Fig. 2: Phylogenetic relationships of previously undetected SARS-CoV-2 and other NY and global isolates.
From: Molecular evidence of SARS-CoV-2 in New York before the first pandemic wave

a Multiple sequence alignment of >95% complete SARS-CoV-2 genome sequences obtained from RPN pools relative to Wuhan-Hu-1 (RefSeq: NC_045512). RPN pools are ordered by date and PANGO lineage as displayed in (a). The SARS-CoV-2 genome coordinates and gene annotations are shown above. Single- nucleotide variations (SNVs) are depicted with vertical lines in red (clade defining) or black (other). b Coverage for pools with detectable RT-PCR targets (ORF1ab+E+ (magenta), ORF1ab+ (yellow), E+ (cyan)) collected prior to the first confirmed case in NY (NY1) with detectable SARS-CoV-2 reads that could not be assembled to complete genomes (>Q30 reads are shown).
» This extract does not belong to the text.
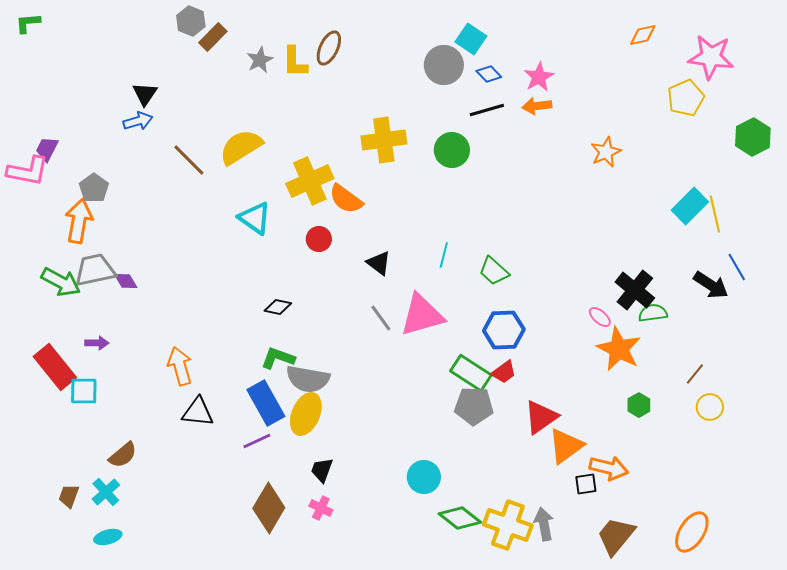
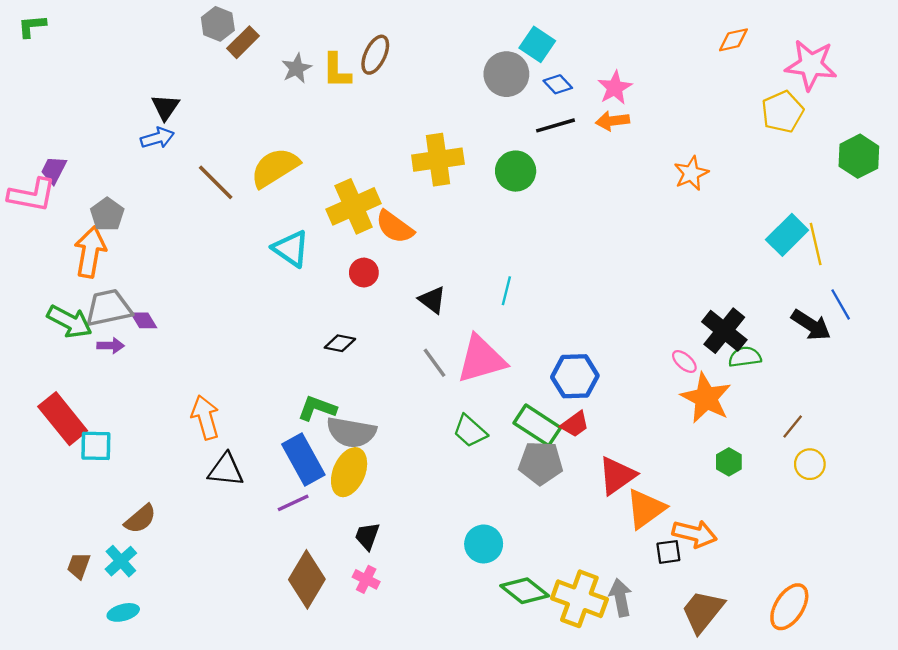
green trapezoid: (494, 271) -> (470, 431), moved
black diamond: (278, 307) -> (340, 343), moved
purple arrow: (97, 343) -> (111, 346), moved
Nextera XT comprises data from both whole-genome and targeted amplicon sequencing library preparations. c Maximum-likelihood (ML) phylogenetic inference shown as a time tree of seven SARS-CoV-2 genome sequences from this surveillance study in a global background of 2993. Tip circles indicate the position of the respiratory pathogen-negative (RPN) pools (red) described in this report, the first reported COVID-19 case in NYC (green) from 29 February, later NYC cases from MSHS (yellow) and other institutions (dark gray), and US (blue) early isolates prior to 1 March. Tips without circles correspond to the background global isolates. The yellow box delineates the position of the clade containing the majority of NYC sequences detected during the early spread. The PANGO lineage classification of the RPN pools is indicated on the right, and the NextStrain clades are shown as node labels. The specimen identifier is indicated for RPN pools detected earlier than NY1. The time tree was inferred under a strict clock model with a nucleotide substitution rate of 0.80 × 10−3.